小林秀雄に影響を与えた「乃木大将と日本人」

最近ちょっと必要があって乃木大将について調べていたのですが「乃木大将と日本人 (講談社学術文庫)」スタンレー・ウォシュバン から引用します。アメリカ人従軍記者が日露戦争の乃木大将について書いたこの本は、小林秀雄に深い感銘を与え、彼が乃木大将を「明治という時代の生んだもっとも純粋な精神」と評価するきっかけとなりました。

「乃木大将と日本人」から

一兵卒の戦死さえ、乃木大将は肉親の不幸として感ずる人である。ましてこの旅順口攻撃戦によって与えられた苦痛にいたっては、比ぶべきものもなかった。

かの第一回総攻撃のあった八月の一週間、乃木大将は常に前線に出ていた。こなたの丘に立ったかと思えば、また彼方の山に移る。そして部下の師団・旅団・連隊が、露軍の砲火を浴びて、さながら日光のもやみまも下に消ゆる霜のように、相次いで消えてゆくのを視守った。

しかもなお将軍は、毎日彼らに頑張らせて止まなかった。この計画は将軍自らの計画ではない。将軍はただその責任を負うたのだ。そして過去一千年の歴史にも、絶えて比類を見出せない、堅忍不抜のストイック的精神を発揮して、飽くことを知らぬ戦争の巨腹に充たしむるに、あたら日本男児の鮮血をもってしたのである。(中略)

「旅順口が陥落して、私たち幕僚が皆祝賀に耽っていると、いつの間にか閣下の姿が見えない。もう退席してしまわれたのだ。行って見ると、小舎の中の薄暗いランプの前に、両手で額を覆うて、独り腰かけて居られた。閣下の頬には涙が見えた。そして私を見るとこういわれた。今は喜んでいる時ではない、お互いにあんな大きな犠牲を払ったではないか」

将軍は一切を甘受して何らの不平もない。生を重んずるのはただ、忠義と尊敬とを集中するその対象に奉仕せんがためであった。乃木大将にとっては、天皇は日本帝国の権化であり、最後に生命を天皇に捧げるのは、すなわち、日本帝国に捧げることであった。将軍既に自己の事業の終れるを感じ、疾くにも平安静寂の境に入るべきであったとして、その機会を熱望していたのである。

かくのごとき理想を抱いたかくのごとき人物が、今日のこの時代に現存したことは、吾人西洋の生活に育てられたものの愕かずにはいられないことである。

偉大な人傑の生れ出て、位人臣を極めたり、大望を達したりすることはある。しかしその影には、何処となく自己中心思想の潜在することが多い。偉大なる愛国者の興起することもある。しかし満身ただ忠誠、個人的存在を没却して、純理想主義に立脚する点において、近世誰あってこの日本の古武士乃木大将に匹ちゅうすることができよう。古代ギリシアの勃興期においては、こうした人傑の輩出したこともある。しかしそれは全く環境を異にした時代の人々であったのだ。(引用終わり)

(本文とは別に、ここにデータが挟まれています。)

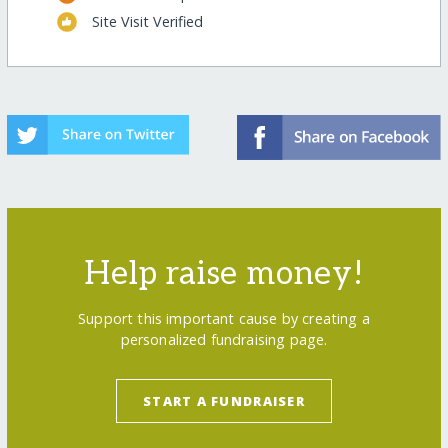
Site Visit Verified
Help raise money!
Support this important cause by creating a
personalized fundraising page.
START A FUNDRAISER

そして、以下の小林の文章は、この乃木大将に対する最も美しい評価ともいえるのではないかと思います。

小林秀雄「歴史と文学」から

「昔の人は人間を見る眼がお目出度かったなどとは飛んだ事で、心理の分析やら性格の解剖やらを知らなかった昔の人達の方が、却って人間をしっかりと掴んでいたに相違ないとさえ僕は考えます。尊敬や同情や共感や愛情によって人間を掴むより、観察によって人間を掴む方が、勿論鋭敏な事でもあるし確実な事であるという考えが、そもそも愚かな独断ではありませんか。」

「例えば、文化の進歩の一段階として封建時代というものがあったと考える。その時代の思想や道徳に、封建という言葉を冠せ、封建道徳、封建思想と呼びさえすれば、その時代の道徳や思想は理解し得るものと思い込む。」

「封建制度の下に「葉隠」の様な思想が生れたのは当然な事であるという。胡瓜の蔓に、胡瓜がなったという様な事を合点すれば、歴史というものはわかるものなのか。」

「第一、現代の歴史家が、封建主義という言葉から理解しているところは、徳川時代の人々には、何んの関係もない考えである。彼等は道徳を信じたのであり、封建道徳などというものを信じたのではありませぬ。封建制度は、人間の自由を拘束したという。だが、この拘束の下に、山本常朝が、どんなに驚くべき自由を掴んだかは、歴史家は見逃してよいのでしょうか。」